Ocala is one of the best planned and most picturesque cities of the South.
In the center is the public square, a well kept stretch of greensward, with shade trees on every side. Around the square are located the banks, hotels, and business blocks, all handsome and modern structures of brick and plate glass. Beyond are the churches and other institutions.
Leading from the square are broad suburban avenues with rows of majestic trees, whose wide-spreading branches form a canopy over roadway and sidewalk. These avenues are lined with beautiful homes, whose spacious well-shaded and handsomely laid out grounds make a charming perspective.
The mania for good roads has reached Ocala.
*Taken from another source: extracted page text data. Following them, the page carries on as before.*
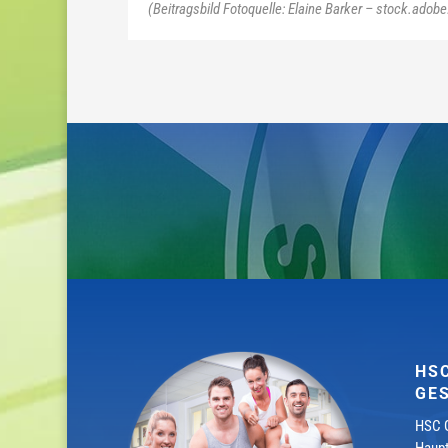
(Beitragsbild Fotoquelle: Elaine Barker – stock.adob
HS
GE
HSC G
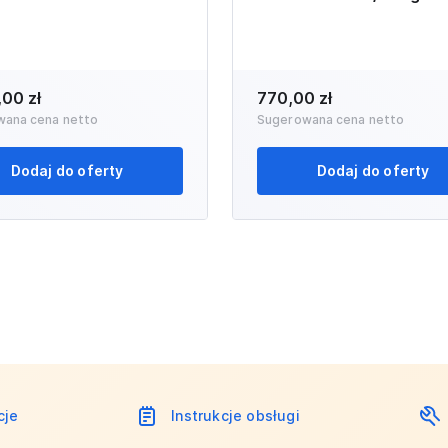
,00 zł
770,00 zł
wana cena netto
Sugerowana cena netto
Dodaj do oferty
Dodaj do oferty
cje
Instrukcje obsługi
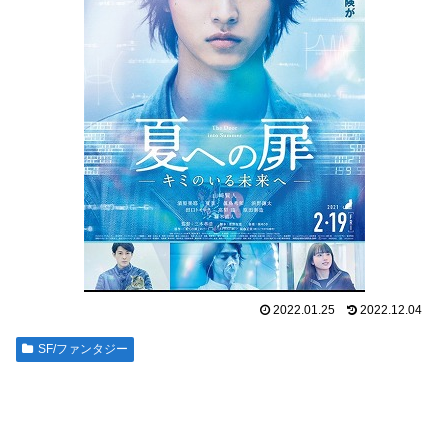
2022.01.25
2022.12.04
SF/ファンタジー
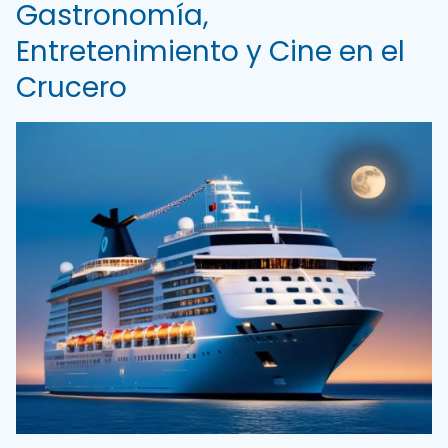
Gastronomía,
Entretenimiento y Cine en el
Crucero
It now has more miles of good clay roads per capita than any town of its size in the South. The beautiful drive out Lemon avenue and return via Orange avenue, a distance of about nine miles is really enchanting.
Ocala possesses in a marked degree all the elements and advantages of the modern metropolitan community, and in a general way is in advance of most cities of much greater size.
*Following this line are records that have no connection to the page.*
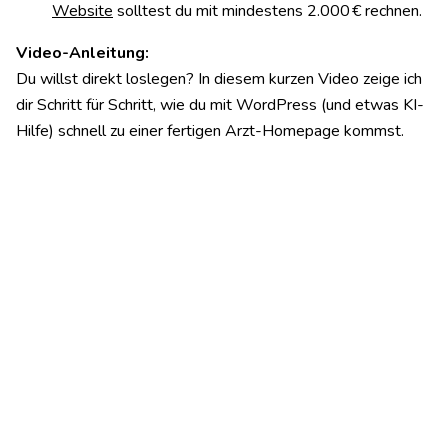
Website
solltest du mit mindestens 2.000 € rechnen.
Video-Anleitung:
Du willst direkt loslegen? In diesem kurzen Video zeige ich
dir Schritt für Schritt, wie du mit WordPress (und etwas KI-
Hilfe) schnell zu einer fertigen Arzt-Homepage kommst.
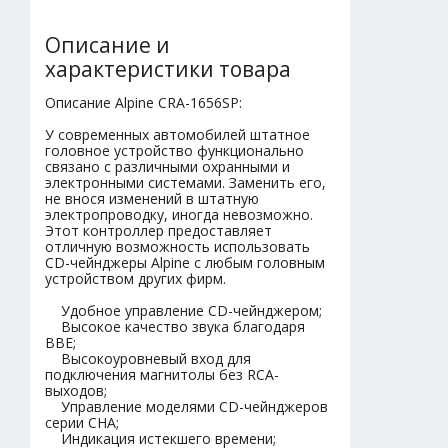
Описание и
характеристики товара
Описание Alpine CRA-1656SP:
У современных автомобилей штатное
головное устройство функционально
связано с различными охранными и
электронными системами. Заменить его,
не внося изменений в штатную
электропроводку, иногда невозможно.
Этот контроллер предоставляет
отличную возможность использовать
CD-чейнджеры Alpine с любым головным
устройством других фирм.
Удобное управление CD-чейнджером;
Высокое качество звука благодаря
BBE;
Высокоуровневый вход для
подключения магнитолы без RCA-
выходов;
Управление моделями CD-чейнджеров
серии CHA;
Индикация истекшего времени;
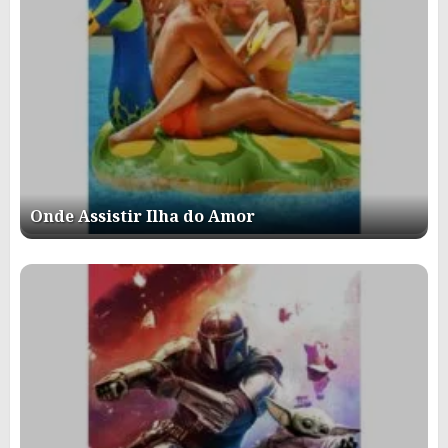
Onde Assistir Ilha do Amor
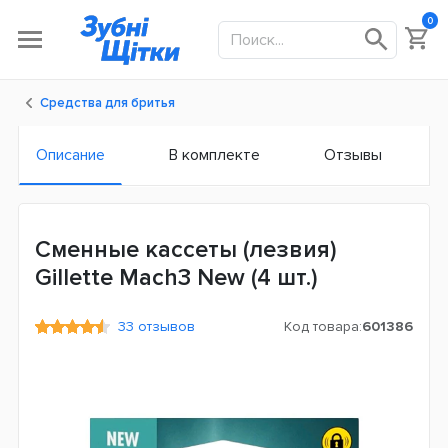
0
Средства для бритья
Описание
В комплекте
Отзывы
Сменные кассеты (лезвия)
Gillette Mach3 New (4 шт.)
33 отзывов
Код товара:
601386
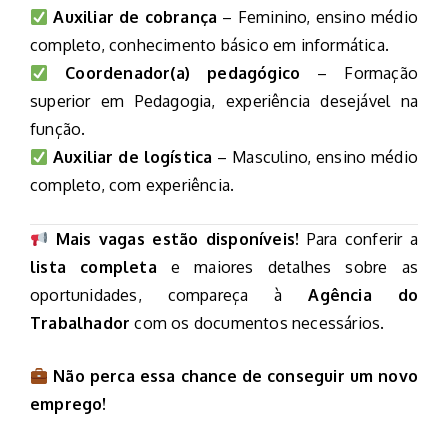
Auxiliar de cobrança
– Feminino, ensino médio
completo, conhecimento básico em informática.
Coordenador(a) pedagógico
– Formação
superior em Pedagogia, experiência desejável na
função.
Auxiliar de logística
– Masculino, ensino médio
completo, com experiência.
Mais vagas estão disponíveis!
Para conferir a
lista completa
e maiores detalhes sobre as
oportunidades, compareça à
Agência do
Trabalhador
com os documentos necessários.
Não perca essa chance de conseguir um novo
emprego!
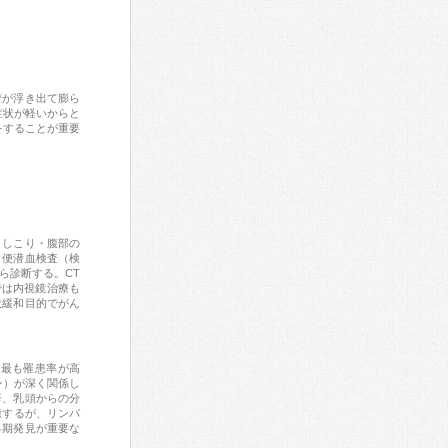
管が浮き出て膨ら
症状が軽いからと
をすることが重要
としこり・腹部の
。便潜血検査（検
ら診断する。CT
では内視鏡治療も
状緩和目的でがん
で最も罹患率が高
ン）が深く関係し
疹、乳頭からの分
癒するが、リンパ
早期発見が重要な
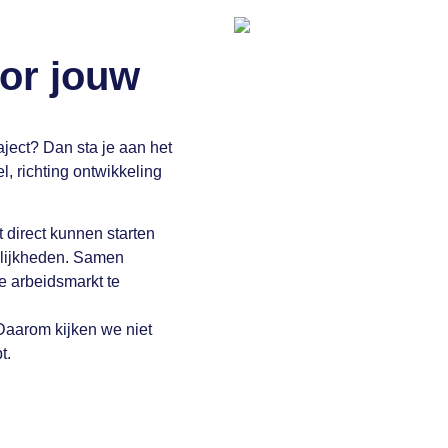
or jouw
ject? Dan sta je aan het
l, richting ontwikkeling
 direct kunnen starten
elijkheden. Samen
de arbeidsmarkt te
. Daarom kijken we niet
t.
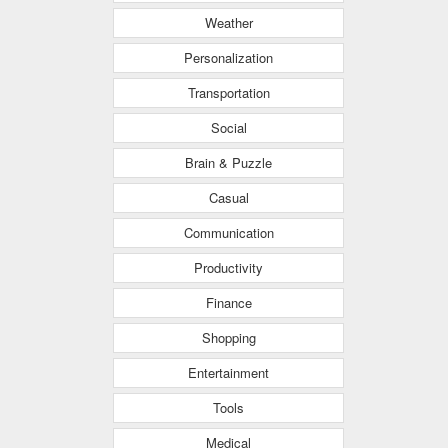
Weather
Personalization
Transportation
Social
Brain & Puzzle
Casual
Communication
Productivity
Finance
Shopping
Entertainment
Tools
Medical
A bicycle path has recently been made to the celebrated Silver Springs, only five miles distant giving a most delightful spin through weird and romantic scenery to this attractive place.
Ocala has electric lights, comfortable and commodious public buildings, fine churches and schools, and, in fact, every comfort and convenience of an “up to date” city. One of the greatest of Ocala’s attractions is the well known and popular Ocala House, Phillip F. Brown, manager.
This excellent hotel has been selected as headquarters of the Knights of Pythias of the state during their meeting March 13, and it is safe to say that it will be the home of most of the Knights.
Upon the first floor of the main building are the offices, reception and writing rooms. The parlor is also on this floor, and opens upon the front and rear balconies. The dining room adjoins the office, and has a seating capacity of nearly two hundred.
In a word, the Ocala House, is a model hotel providing its constantly increasing patronage with every comfort, and its genial manager is without doubt one of the most competent hotel men in the United States. Let us all meet at the “Ocala” and be happy….Florida Fraternal Record, J. W. White, Editor.